The outlook for the Venezuelan oil industry and the broader economic and political challenges facing the country are intrinsically linked. The recovery of its oil sector is essential to getting the country on track, but the oil sector itself cannot recover without greatly-delayed investments and a prior recovery in the underlying economic conditions, needed to restore investor confidence. To a great extent, Venezuela’s economic and oil-related outlook depends on the outcome of Maduro’s bid to rewrite the constitution, yet no government, whether dictatorial or democratic, can hope to hold on to power without curing the country’s economic woes.

The workshop sought to chart the possible political scenarios ahead of the July 30 constitutional election; assess the scope of the challenges facing the oil industry and identify possible remedies that could restore needed oil export revenues; and size up the various economic issues that plague the country and undermine investor confidence in its oil sector, and sketch elements of a prescription. This brief report summarizes some of the opinions expressed during the discussions and does not necessarily reflect the views of its authors. Key takeaways include:

  • There is no constitutional cure to the country’s descent into economic chaos. Even if Maduro succeeded in convening a Constitutional Assembly and installed himself as absolute ruler, his inability to fix the economy would keep his hold on power tenuous at best. A Maduro success on July 30 could set the stage for an internal coup later on.

  • A transitional government would be best to bring the oil sector and the broader economy back on track but would need broad support to take on far-reaching reforms. On the plus side, so much belt-tightening (quite literally) has already occurred that an economic adjustment package cannot make things worse for the population: with the minimum wage down to $1 per day, the political costs of a package have already occurred, without the benefits. On the other hand, the wellspring of popularity that is likely to greet a transition government leader could weaken his or her resolve to pursue an agenda of economic reform, making it a false start.
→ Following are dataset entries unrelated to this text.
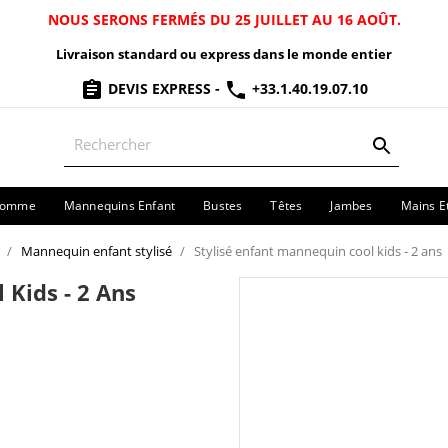
NOUS SERONS FERMÉS DU 25 JUILLET AU 16 AOÛT.
Livraison standard ou express dans le monde entier
DEVIS EXPRESS
-
+33.1.40.19.07.10
Homme
Mannequins Enfant
Bustes
Têtes
Jambes
Mains E
Mannequin enfant stylisé
Stylisé enfant mannequin cool kids - 2 ans
 Kids - 2 Ans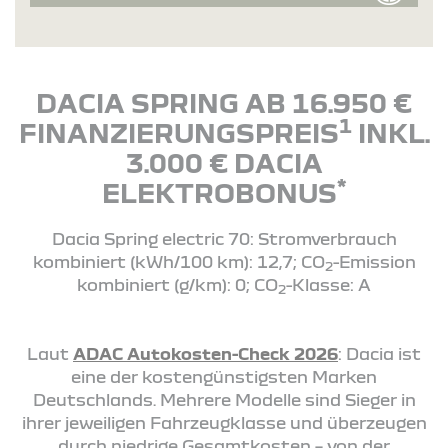
DACIA SPRING AB 16.950 €
1
FINANZIERUNGSPREIS
INKL.
3.000 € DACIA
*
ELEKTROBONUS
Dacia Spring electric 70: Stromverbrauch
kombiniert (kWh/100 km): 12,7; CO
-Emission
2
kombiniert (g/km): 0; CO
-Klasse: A
2
Laut
ADAC Autokosten-Check 2026
: Dacia ist
eine der kostengünstigsten Marken
Deutschlands. Mehrere Modelle sind Sieger in
ihrer jeweiligen Fahrzeugklasse und überzeugen
durch niedrige Gesamtkosten – von der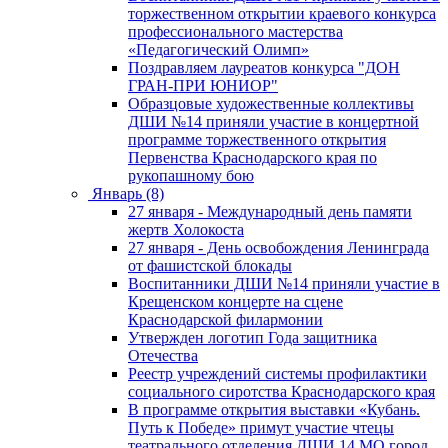
торжественном открытии краевого конкурса
профессионального мастерства
«Педагогический Олимп»
Поздравляем лауреатов конкурса "ДОН
ГРАН-ПРИ ЮНИОР"
Образцовые художественные коллективы
ДШИ №14 приняли участие в концертной
программе торжественного открытия
Первенства Краснодарского края по
рукопашному бою
Январь (8)
27 января - Международный день памяти
жертв Холокоста
27 января - День освобождения Ленинграда
от фашистской блокады
Воспитанники ДШИ №14 приняли участие в
Крещенском концерте на сцене
Краснодарской филармонии
Утвержден логотип Года защитника
Отечества
Реестр учреждений системы профилактики
социального сиротства Краснодарского края
В программе открытия выставки «Кубань.
Путь к Победе» примут участие чтецы
театрального отделения ДШИ 14 МО город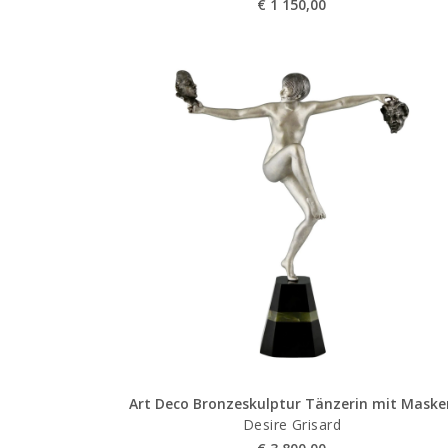
€
1 150,00
Art Deco Bronzeskulptur Tänzerin mit Maske
Desire Grisard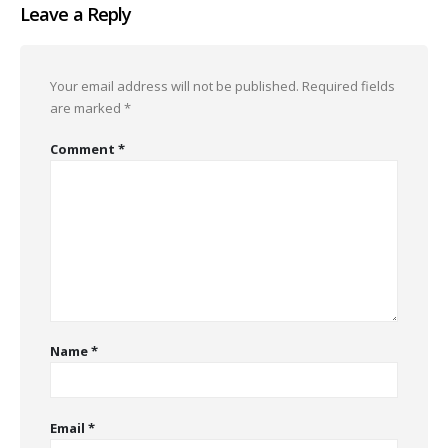
Leave a Reply
Your email address will not be published.
Required fields
are marked
*
Comment
*
Name
*
Email
*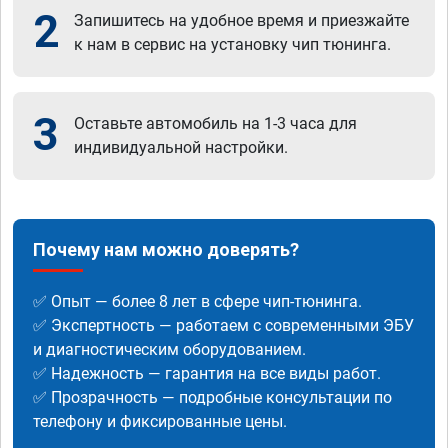
2
Запишитесь на удобное время и приезжайте
к нам в сервис на установку чип тюнинга.
3
Оставьте автомобиль на 1-3 часа для
индивидуальной настройки.
Почему нам можно доверять?
✅ Опыт — более 8 лет в сфере чип-тюнинга.
✅ Экспертность — работаем с современными ЭБУ
и диагностическим оборудованием.
✅ Надежность — гарантия на все виды работ.
✅ Прозрачность — подробные консультации по
телефону и фиксированные цены.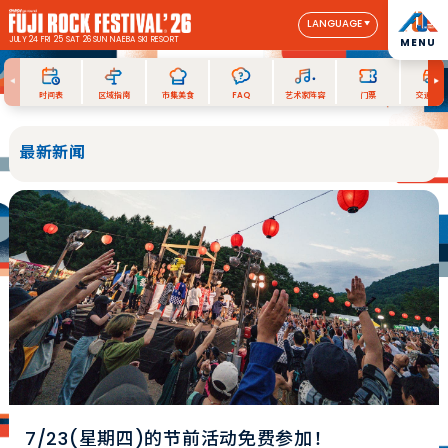
LANGUAGE
JULY 24 FRI 25 SAT 26 SUN
NAEBA SKI RESORT
MENU
时间表
区域指南
市集美食
FAQ
艺术家阵容
门票
交通指南
最新新闻
7/23(星期四)的节前活动免费参加！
  • There is a long list of hurdles facing the country’s oil industry, both sector specific and more broadly connected to the country’s structural woes. Those include, but are not limited to, endemic corruption, bloated payrolls, a dysfunctional foreign exchange regime, rampant crime, and an overwhelming debt burden. Corruption-driven cost increases have done as much to undermine the oil sector as the oil price collapse. Most participants agreed that fixing these problems was a prerequisite to rekindling foreign oil investment and oil production growth.

  • There was broad agreement among participants that the country’s hydrocarbon law needed to be revised, but opinions diverged as to whether such a reform should be a top priority of a new government or whether the current legislative framework was attractive enough to bring in foreign investment and get the oil industry back on track.

  • No matter how quickly Venezuela restarts its oil production, it cannot hope to rebuild its economy without debt restructuring. At current oil prices, the country cannot grow its oil export revenue fast enough to service its debt, resume needed imports, and jump-start the economy. Caracas will have to negotiate simultaneously with multiple types of lenders, including financial markets, bilateral lenders such as Russia and China, and International Financial Institutions (IFIs), one of the few sources left untapped by the Chavez-Maduro administrations. Beijing’s willingness to take a haircut on its debt will be key to Venezuela’s reconstruction and will be a test of China’s international leadership.

  • Comprehensive structural reform is needed. This includes the full restoration of market mechanisms such as lifting price controls, reestablishing a unified and free-floating exchange rate, reprivatizing nationalized companies to raise cash and restore production capacity, and replacing indirect subsidies with direct assistance to vulnerable households. Only with a broad economic reform package deep enough to rebuild international confidence can foreign investment in the country’s oil and gas sector be rekindled. The oil sector is essential to nurse the Venezuelan economy back to health but will itself not recover without a broader restructuring.